Stochastic Galerkin Methods for Time-Dependent Radiative Transfer Equations with Uncertain Coefficients

The generalized polynomial chaos (gPC) method is one of the most popular method for uncertainty quantification. Being essentially a spectral approach, the gPC method exhibits the spectral convergence rate which heavily depends on the regularity of the solution in the random space. Many regularity studies have been made for stochastic elliptic and parabolic equations while regularities studies of stochastic hyperbolic equations has long been infeasible due to its intrinsic difficulties.
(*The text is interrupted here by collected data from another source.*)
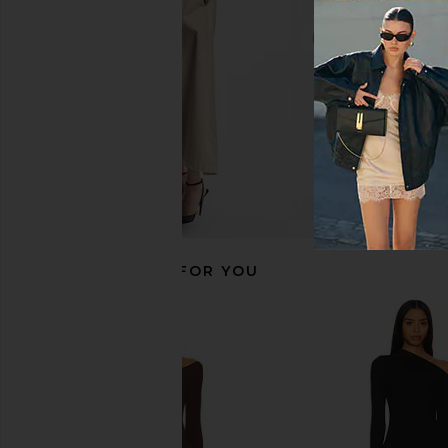
Pink
Eterne
CA$ 371.2
Norma Kamali
CA$ 490.38
RECOMMENDED FOR YOU
Lovers and Friends Emaline Maxi
Norma Kamali Long Sl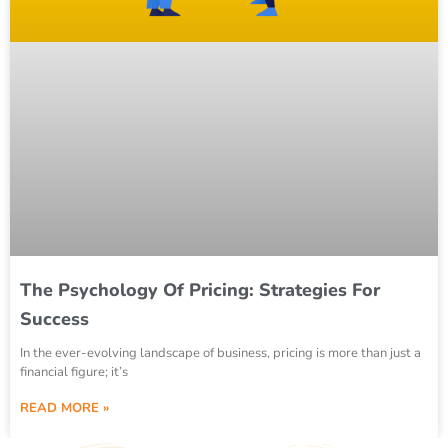
The Psychology Of Pricing: Strategies For
Success
In the ever-evolving landscape of business, pricing is more than just a
financial figure; it’s
READ MORE »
In this paper, we investigate the impact of uncertainty on the time-dependent radiative transfer equation (RTE) with nonhomogeneous boundary conditions, which sits somewhere between hyperbolic and parabolic equations. We theoretically prove the a-priori bound of the solution, its continuity with respect to the scattering coefficient, and its regularity in the random space. These studies can serve as a building block in understanding the influence of uncertainties in the passage from hyperbolic to parabolic equations. Moreover, we vigorously justify the validity of the gPC expansion ansatz based on the regularity study. Then the stochastic Galerkin method of the gPC approach is employed to discretize the random variable. We further conduct a delicate analysis to show the exponential decay rate of the gPC coefficients and establish the error estimates of the stochastic Galerkin approximation for both one-dimensional and multi-dimensional random space cases. Numerical tests are presented to verify our analytical results.